--- What you are asked to do ---
Output the lines of the records below exactly, beginning at their first line and ending at the line with "la Prefectura de"; include no pictures.

==== Given records

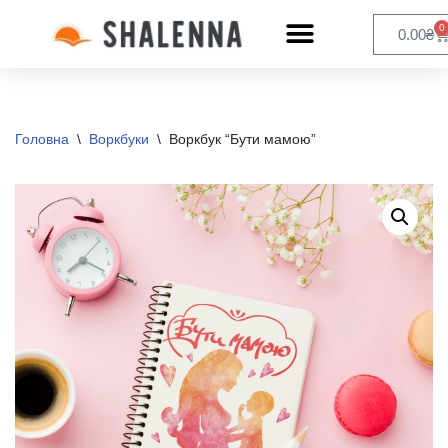
0
0.00
₴
Перейти
до
вмісту
Головна
\
Воркбуки
\
Воркбук “Бути мамою”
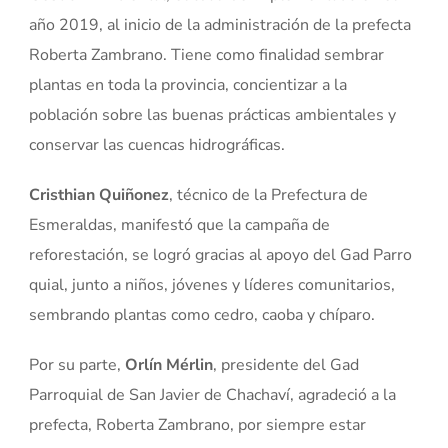
año 2019, al inicio de la administración de la prefecta
Roberta Zambrano. Tiene como finalidad sembrar
plantas en toda la provincia, concientizar a la
población sobre las buenas prácticas ambientales y
conservar las cuencas hidrográficas.
Cristhian Quiñonez
, técnico de la Prefectura de
Esmeraldas, manifestó que la campaña de
reforestación, se logró gracias al apoyo del Gad Parro
quial, junto a niños, jóvenes y líderes comunitarios,
sembrando plantas como cedro, caoba y chíparo.
Por su parte,
Orlín Mérlin
, presidente del Gad
Parroquial de San Javier de Chachaví, agradeció a la
prefecta, Roberta Zambrano, por siempre estar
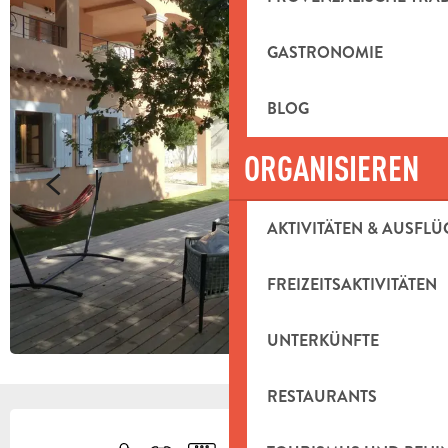
GASTRONOMIE
BLOG
ORGANISIEREN
AKTIVITÄTEN & AUSFLÜ
FREIZEITSAKTIVITÄTEN
UNTERKÜNFTE
RESTAURANTS
ÖFFNUNGSZEITEN & KONTAKTDAT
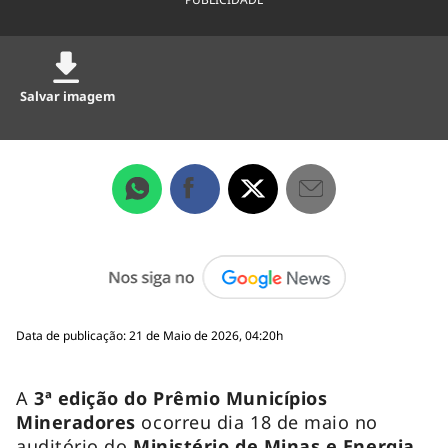
Salvar imagem
Data de publicação: 21 de Maio de 2026, 04:20h
A
3ª edição do Prêmio Municípios
Mineradores
ocorreu dia 18 de maio no
auditório do
Ministério de Minas e Energia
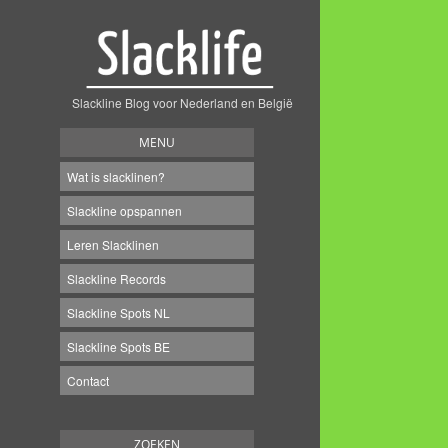
Slackline Blog voor Nederland en België
MENU
Wat is slacklinen?
Slackline opspannen
Leren Slacklinen
Slackline Records
Slackline Spots NL
Slackline Spots BE
Contact
ZOEKEN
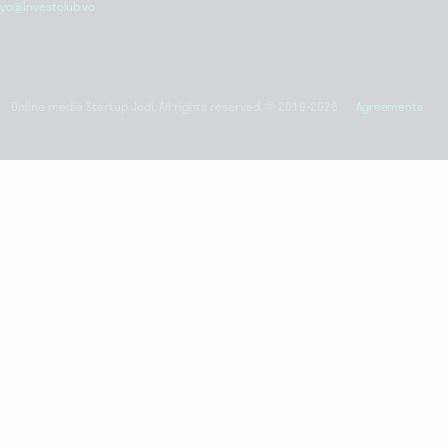
yo@investclub.vc
Online media Startup Jedi. All rights reserved. © 2019-2026
Agreements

========

--- Exercise response ---
0
0.00
₴
Перейти
до
вмісту
Головна
\
Воркбуки
\
Воркбук “Бути мамою”
año 2019, al inicio de la administración de la prefecta
Roberta Zambrano. Tiene como finalidad sembrar
plantas en toda la provincia, concientizar a la
población sobre las buenas prácticas ambientales y
conservar las cuencas hidrográficas.
Cristhian Quiñonez
, técnico de la Prefectura de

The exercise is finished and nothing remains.